In your application's top-level middleware, look for that cookie. If a user has it and the court time has not been reached yet, send a Fly replay header that internally redirects the request to the lead region.

This guarantees that users who have just performed a write won't see stale data from a lagging replica. And the implementation is a dozen or so lines of code.

Obviously this won't work for every product - if you're building a chat app where every active user writes to the database every few seconds implementing this will send almost every piece of traffic to your leaders leaving your replicas with not much to do.

But if your application fits the common pattern where 95% of traffic are reads and only a small portion of your users are causing writes at any one time I would expect this to be extremely effective.

Fly replay headers are explained in detail here: https://fly.io/blog/globally-distributed-postgres/

2 comments

There's another, more sophisticated trick that works for some databases: tracking a global transaction counter of some sort, persisting that in a cookie when a user makes a write and redirecting the user to the lead database if the replica they are talking to hasn't made it to that point yet.

Chris McCord describes how Elixir does that with PostgreSQL here: https://news.ycombinator.com/item?id=31434094

Wikipedia implements this trick on top of PHP and MySQL global transaction IDs (GTIDs) so it definitely scales!

Actually the way Wikipedia works is slightly different: they don't redirect to a lead database, they instead call this MySQL function to wait on the replica for it to catch up:

    SELECT WAIT_FOR_EXECUTED_GTID_SET($gtidArg, $timeout)
https://github.com/wikimedia/mediawiki/blob/434c333d9b2be817...

I wonder if there's a PostgreSQL equivalent of this?

Looks like someone proposed a WAIT FOR feature for PostgreSQL a couple of years ago: https://www.postgresql.org/message-id/flat/69a363498b76cd079...
(Disclaimer: Not an expert.. just sharing something I read somewhere)

I think FoundationDB does something really interesting with this problem. When you make changes, you do it via a transaction. But all the client reads are using the previous version, until the transaction changes have propagated across the nodes, then the new value is returned.

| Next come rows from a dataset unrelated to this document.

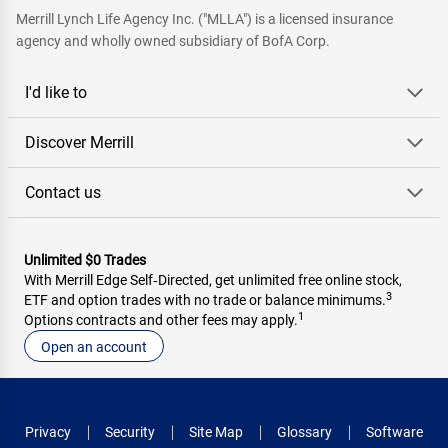
Merrill Lynch Life Agency Inc. ("MLLA") is a licensed insurance
agency and wholly owned subsidiary of BofA Corp.
I'd like to
Discover Merrill
Contact us
Unlimited $0 Trades
With Merrill Edge Self‑Directed, get unlimited free online stock,
3
ETF and option trades with no trade or balance minimums.
1
Options contracts and other fees may apply.
Open an account
Privacy
Security
Site Map
Glossary
Software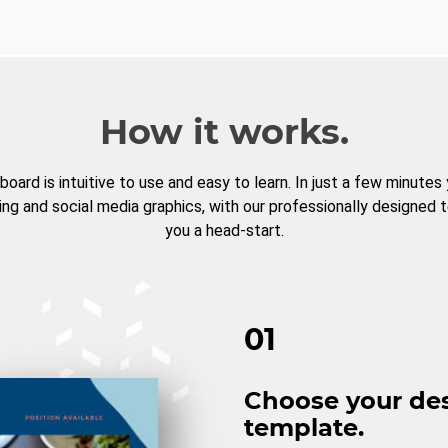
How it works.
board is intuitive to use and easy to learn. In just a few minutes
ng and social media graphics, with our professionally designed 
you a head-start.
01
Choose your de
template.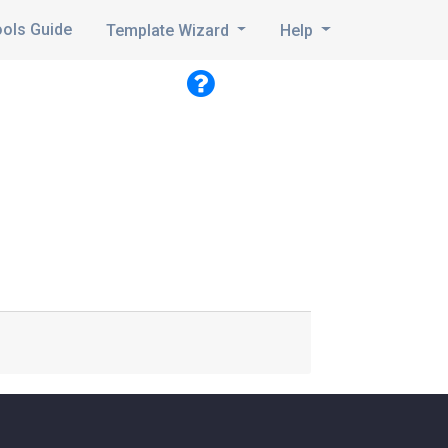
ools Guide
Template Wizard
Help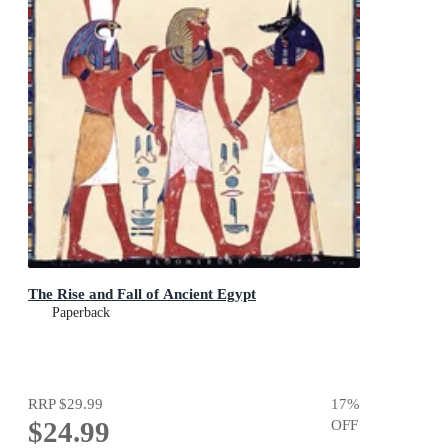
The Rise and Fall of Ancient Egypt
Paperback
RRP
$29.99
17
%
$24.99
OFF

This is a ton of effort to save the RTT of sending all the requests to a central server. And it all goes out the window the second you need to call an external API in the processing of your requests. And to get what benefit there may be you need to, more or less, pay for a server in every big city. IMHO, outside of gaming there's no real need for what fly.io does.

For something like this to be useful I think the code would need to be running on the user's network. That would drop server ping to sub 1 ms and open up a whole lot of interesting possibilities. But I don't see what changing server ping from 80 ms to 15ms gets me.

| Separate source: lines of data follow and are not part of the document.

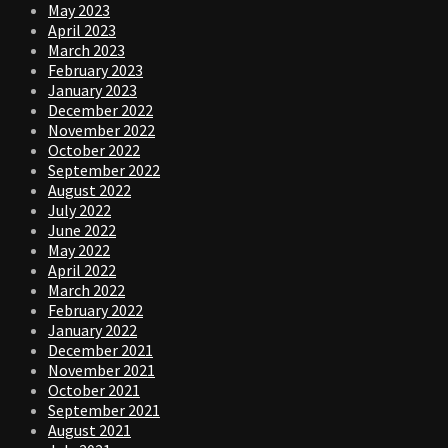
May 2023
April 2023
March 2023
February 2023
January 2023
December 2022
November 2022
October 2022
September 2022
August 2022
July 2022
June 2022
May 2022
April 2022
March 2022
February 2022
January 2022
December 2021
November 2021
October 2021
September 2021
August 2021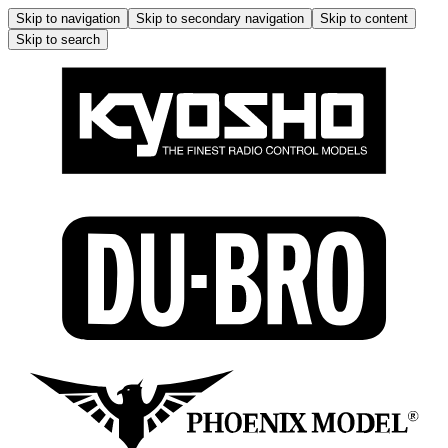
Skip to navigation
Skip to secondary navigation
Skip to content
Skip to search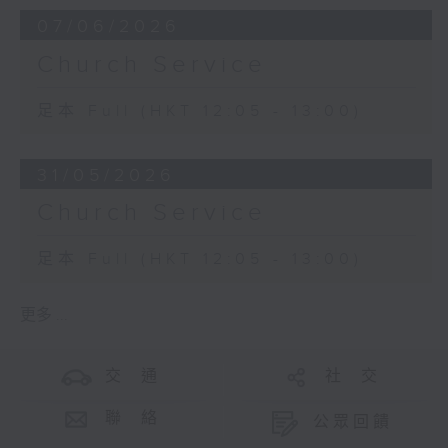
07/06/2026
Church Service
足本 Full (HKT 12:05 - 13:00)
31/05/2026
Church Service
足本 Full (HKT 12:05 - 13:00)
更多 ...
交 通
社 交
聯 絡
公眾回饋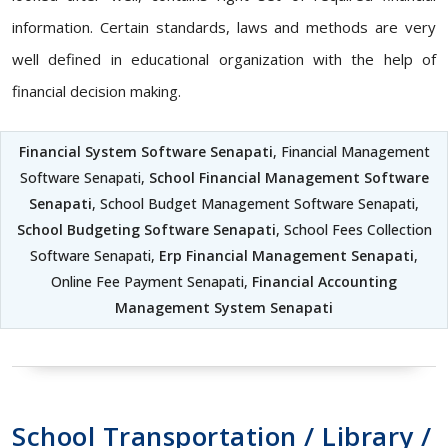
information. Certain standards, laws and methods are very
well defined in educational organization with the help of
financial decision making.
Financial System Software Senapati
, Financial Management
Software Senapati,
School Financial Management Software
Senapati
, School Budget Management Software Senapati,
School Budgeting Software Senapati
, School Fees Collection
Software Senapati,
Erp Financial Management Senapati
,
Online Fee Payment Senapati,
Financial Accounting
Management System Senapati
School Transportation / Library /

This trick isn't just about geographic distribution - it's most commonly used for classic horizontal scaling, where you use multiple read-replicas to handle more traffic.
If you're getting 80ms response times for user requests, consistently, then it doesn't change much.
80ms is the network latency not response times. That's the number fly.io can change and realistic best case is going from 10-15ish ms staying within a city vs 80ms going to a server on the other side of the US.
I'm just saying, if your application is already fast for your users --- anything in the ballpark of 80ms is fast enough --- geographically distributing it might not make a big difference. I'm agreeing with the comment (or at least, its subtext).
If all of your users are in the US you won't gain much from geographical distribution. Where this gets really interesting is when you have users all around the world.